Problem statement: Restate, exactly as written, the entries below from the line that holds "Only logged in" through the line that holds "live in Wisconsin.". Pictures are not part of the copy.

Source material:
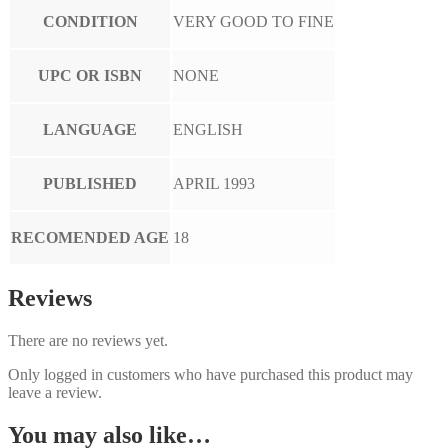
CONDITION
VERY GOOD TO FINE
UPC OR ISBN
NONE
LANGUAGE
ENGLISH
PUBLISHED
APRIL 1993
RECOMENDED AGE
18
Reviews
There are no reviews yet.
Only logged in customers who have purchased this product may
leave a review.
You may also like…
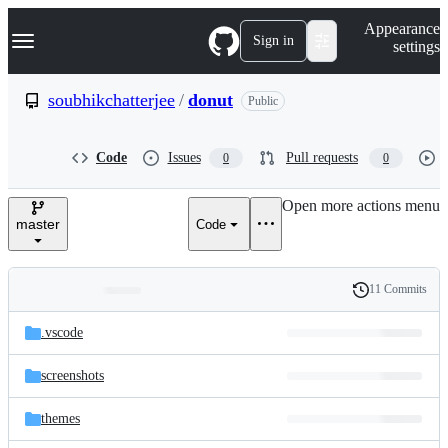
S
Navigation Menu
Appearance
k
Sign in
settings
i
p
t
soubhikchatterjee
/
donut
Public
o
c
o
Code
Issues
Pull requests
0
0
n
t
e
Open more actions menu
n
master
Code
t
11 Commits
Folders
History
Latest
and
.vscode
commit
files
screenshots
themes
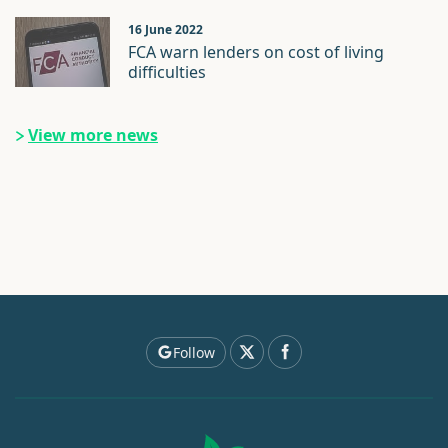
16 June 2022
FCA warn lenders on cost of living
difficulties
View more news
Follow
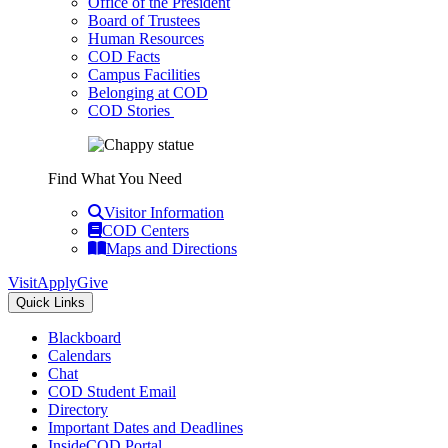
Office of the President
Board of Trustees
Human Resources
COD Facts
Campus Facilities
Belonging at COD
COD Stories
Find What You Need
Visitor Information
COD Centers
Maps and Directions
Visit
Apply
Give
Quick Links
Blackboard
Calendars
Chat
COD Student Email
Directory
Important Dates and Deadlines
InsideCOD Portal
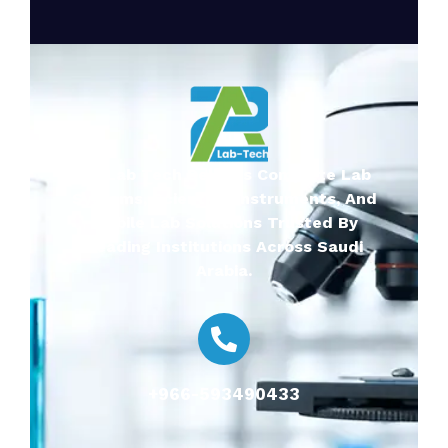
2A-Lab Tech Delivers Complete Lab
Systems, Scientific Instruments, And
Mobile Lab Solutions Trusted By
Leading Institutions Across Saudi
Arabia.
+966-593490433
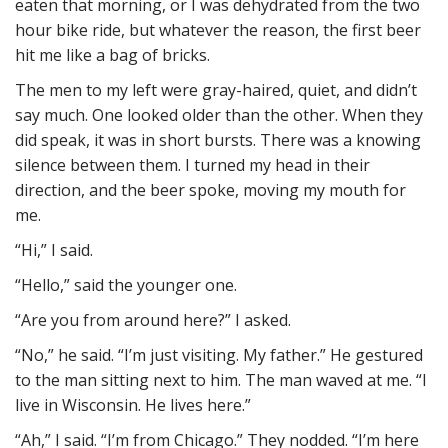
eaten that morning, or I was dehydrated from the two
hour bike ride, but whatever the reason, the first beer
hit me like a bag of bricks.
The men to my left were gray-haired, quiet, and didn’t
say much. One looked older than the other. When they
did speak, it was in short bursts. There was a knowing
silence between them. I turned my head in their
direction, and the beer spoke, moving my mouth for
me.
“Hi,” I said.
“Hello,” said the younger one.
“Are you from around here?” I asked.
“No,” he said. “I’m just visiting. My father.” He gestured
to the man sitting next to him. The man waved at me. “I
live in Wisconsin. He lives here.”
“Ah,” I said. “I’m from Chicago.” They nodded. “I’m here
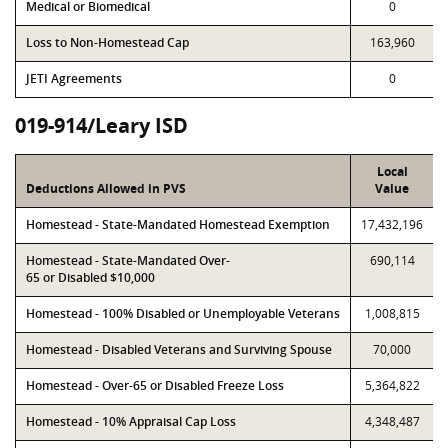
Medical or Biomedical
0
Loss to Non-Homestead Cap
163,960
JETI Agreements
0
019-914/Leary ISD
Local
Deductions Allowed in PVS
Value
Homestead - State-Mandated Homestead Exemption
17,432,196
Homestead - State-Mandated Over-
690,114
65 or Disabled $10,000
Homestead - 100% Disabled or Unemployable Veterans
1,008,815
Homestead - Disabled Veterans and Surviving Spouse
70,000
Homestead - Over-65 or Disabled Freeze Loss
5,364,822
Homestead - 10% Appraisal Cap Loss
4,348,487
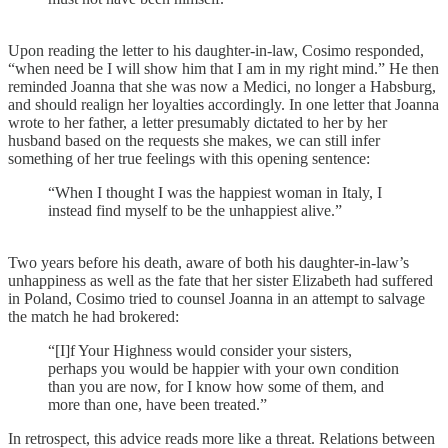
Upon reading the letter to his daughter-in-law, Cosimo responded,
“when need be I will show him that I am in my right mind.” He then
reminded Joanna that she was now a Medici, no longer a Habsburg,
and should realign her loyalties accordingly. In one letter that Joanna
wrote to her father, a letter presumably dictated to her by her
husband based on the requests she makes, we can still infer
something of her true feelings with this opening sentence:
“When I thought I was the happiest woman in Italy, I
instead find myself to be the unhappiest alive.”
Two years before his death, aware of both his daughter-in-law’s
unhappiness as well as the fate that her sister Elizabeth had suffered
in Poland, Cosimo tried to counsel Joanna in an attempt to salvage
the match he had brokered:
“[I]f Your Highness would consider your sisters,
perhaps you would be happier with your own condition
than you are now, for I know how some of them, and
more than one, have been treated.”
In retrospect, this advice reads more like a threat. Relations between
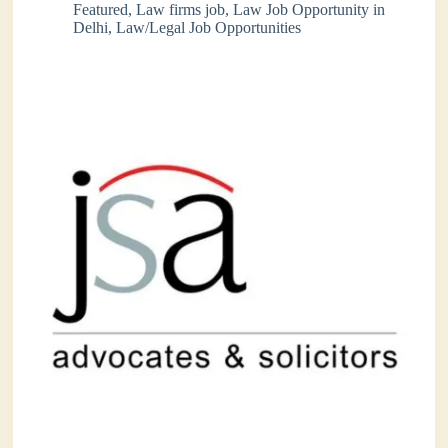
Featured
,
Law firms job
,
Law Job Opportunity in
Delhi
,
Law/Legal Job Opportunities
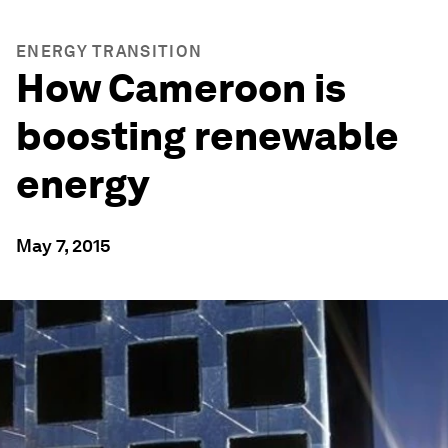
ENERGY TRANSITION
How Cameroon is
boosting renewable
energy
May 7, 2015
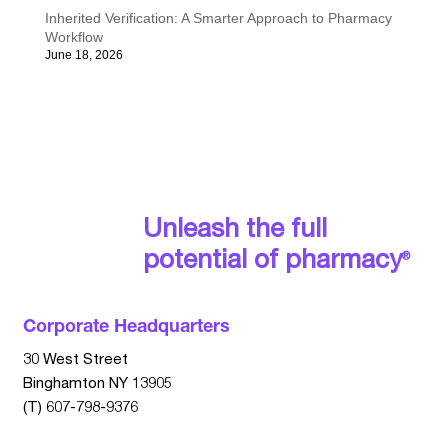
Inherited Verification: A Smarter Approach to Pharmacy
Workflow
June 18, 2026
Unleash the full
potential of pharmacy
®
Corporate Headquarters
30 West Street
Binghamton NY 13905
(T) 607-798-9376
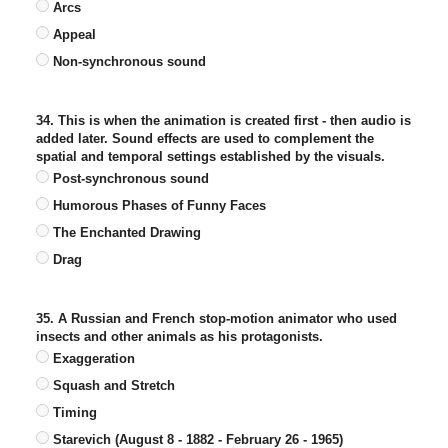
Arcs
Appeal
Non-synchronous sound
34. This is when the animation is created first - then audio is
added later. Sound effects are used to complement the
spatial and temporal settings established by the visuals.
Post-synchronous sound
Humorous Phases of Funny Faces
The Enchanted Drawing
Drag
35. A Russian and French stop-motion animator who used
insects and other animals as his protagonists.
Exaggeration
Squash and Stretch
Timing
Starevich (August 8 - 1882 - February 26 - 1965)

Response:
Only logged in customers who have purchased this product may
leave a review.
You may also like…
S
Navigation Menu
Appearance
k
Sign in
settings
i
p
t
soubhikchatterjee
/
donut
Public
o
c
o
Code
Issues
Pull requests
0
0
n
t
e
Open more actions menu
n
master
Code
t
11 Commits
Folders
History
Latest
and
.vscode
commit
files
screenshots
themes
16 June 2022
FCA warn lenders on cost of living
difficulties
View more news
Follow
Office of the President
Board of Trustees
Human Resources
COD Facts
Campus Facilities
Belonging at COD
COD Stories
Find What You Need
Visitor Information
COD Centers
Maps and Directions
Visit
Apply
Give
Quick Links
Blackboard
Calendars
Chat
COD Student Email
Directory
Important Dates and Deadlines
InsideCOD Portal
2A-Lab Tech Delivers Complete Lab
Systems, Scientific Instruments, And
Mobile Lab Solutions Trusted By
Leading Institutions Across Saudi
Arabia.
+966-593490433
eaten that morning, or I was dehydrated from the two
hour bike ride, but whatever the reason, the first beer
hit me like a bag of bricks.
The men to my left were gray-haired, quiet, and didn’t
say much. One looked older than the other. When they
did speak, it was in short bursts. There was a knowing
silence between them. I turned my head in their
direction, and the beer spoke, moving my mouth for
me.
“Hi,” I said.
“Hello,” said the younger one.
“Are you from around here?” I asked.
“No,” he said. “I’m just visiting. My father.” He gestured
to the man sitting next to him. The man waved at me. “I
live in Wisconsin. He lives here.”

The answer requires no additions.